The taste of her fear-driven flop sweat, her death, washes over my tongue, takes the edge off the hunger that’s always nested inside me. Taste prompts image. I see the girl, face upturned as she waits for her fix, then something striking fast at her chest. Not a knife, but a mouth with scimitar teeth that pop out like double switchblades. I’d like to say I focus on the face of the assailant in the vision, like a good cop would, but I don’t. Just the blood. So much blood. My gut clenches with a sympathetic convulsion.

I take my thumbs out of my mouth and scramble to my feet to find Nasey. He’s leaning against a rickety-looking banister, shooting the shit with two other dudes from the precinct. As soon as he sees me come through the doorway, he steps up to meet me.

“I’ve got to go,” I say. “You’ll have to deal with the paperwork.”

His eyes narrow. “Whadya have?”

“Nothing. A rumor to check out.”

As I start to brush by him, he gags, then swallows hard several times and grabs my arm. “If the rumor looks good, you’ll call me in, right?”

“Sure.”

“I mean it, Villagrán.”

He pronounces my surname perfectly. Nasey may play the part, but he’s not truly a redneck. He’s something else I haven’t been able to decipher yet, hurt and bitter and confident all rolled together.

Because there are so many cops on the fake rehab center call, the streets of el barrio are nearly deserted as I make my way back to the entrance of Zombie City/La Boca. Once more through the packed mud lip, the stone teeth, and down its gullet to the tripas, the innards, of forgotten Philly.

“Tell me about the new ghosts haunting this place,” I say when I find Yoli.

She hands out the ten or so meal boxes in her final garbage bag before she turns to me.

“Not ghosts,” she says. “Monsters.”

 

Me, Myself, and Mine

So the thing about monsters is that it is easy to confuse us for human. If we want to we can look the same, smell the same, behave the same.

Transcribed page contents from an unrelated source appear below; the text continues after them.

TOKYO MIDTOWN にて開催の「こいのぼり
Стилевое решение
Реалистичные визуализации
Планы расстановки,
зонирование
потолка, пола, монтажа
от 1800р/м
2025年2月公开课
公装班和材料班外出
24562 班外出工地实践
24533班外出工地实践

Some purport we can be identified by our teeth, but they are unreliable indicators at best. A number of us have fangs that fold back and are completely hidden, hinging out only when we get within striking distance of our prey. Others have hollow, venom-stemmed teeth that pivot sideways in their socket joints. These last don’t even have to open their mouths to strike, they wear their concealing smiles the whole time.

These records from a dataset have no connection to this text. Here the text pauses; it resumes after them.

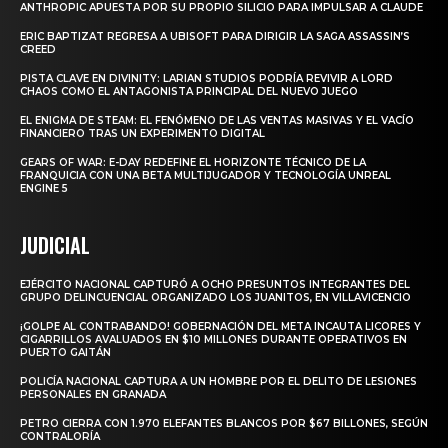
ANTHROPIC APUESTA POR SU PROPIO SILICIO PARA IMPULSAR A CLAUDE
ERIC BAPTIZAT REGRESA A UBISOFT PARA DIRIGIR LA SAGA ASSASSIN’S
CREED
PISTA CLAVE EN DIVINITY: LARIAN STUDIOS PODRÍA REVIVIR A LORD
CHAOS COMO EL ANTAGONISTA PRINCIPAL DEL NUEVO JUEGO
EL ENIGMA DE STEAM: EL FENÓMENO DE LAS VENTAS MASIVAS Y EL VACÍO
FINANCIERO TRAS UN EXPERIMENTO DIGITAL
GEARS OF WAR: E-DAY REDEFINE EL HORIZONTE TÉCNICO DE LA
FRANQUICIA CON UNA BETA MULTIJUGADOR Y TECNOLOGÍA UNREAL
ENGINE 5
JUDICIAL
EJÉRCITO NACIONAL CAPTURÓ A OCHO PRESUNTOS INTEGRANTES DEL
GRUPO DELINCUENCIAL ORGANIZADO LOS JUANITOS, EN VILLAVICENCIO
¡GOLPE AL CONTRABANDO! GOBERNACIÓN DEL META INCAUTA LICORES Y
CIGARRILLOS AVALUADOS EN $10 MILLONES DURANTE OPERATIVOS EN
PUERTO GAITÁN
POLICÍA NACIONAL CAPTURA A UN HOMBRE POR EL DELITO DE LESIONES
PERSONALES EN GRANADA
PETRO CIERRA CON 1.970 ELEFANTES BLANCOS POR $67 BILLONES, SEGÚN
CONTRALORÍA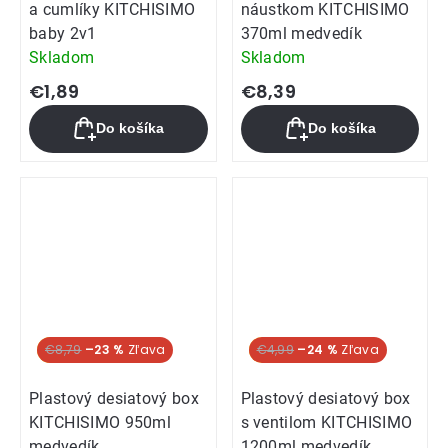
a cumlíky KITCHISIMO
náustkom KITCHISIMO
baby 2v1
370ml medvedík
Skladom
Skladom
€1,89
€8,39
Do košíka
Do košíka
Akcia
€8,79
–23 %
Akcia
€4,99
–24 %
Plastový desiatový box
Plastový desiatový box
KITCHISIMO 950ml
s ventilom KITCHISIMO
medvedík
1200ml medvedík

But even monsters with fixed rows of fully visible needle teeth don’t need to worry these days. Human kids have started to file their teeth sharp in a bid to be considered edgy and fashionable, and the visual confusion works to the monsters’ advantage.

In any case, nobody has ever been able to see me for what I really am. Not even my mother, who must have started looking for the monstrous telltales the minute I slipped out of her on a slick of vernix and blood. She knew as well—no, better—than any of her foremothers which herbs to use to rid herself of the product of rape, but she didn’t.

So I try to do justice to her faith in me.

I hunt my own. My monstrous kin. And when I take them down, the last thing I see in their eyes is the sting of my treachery.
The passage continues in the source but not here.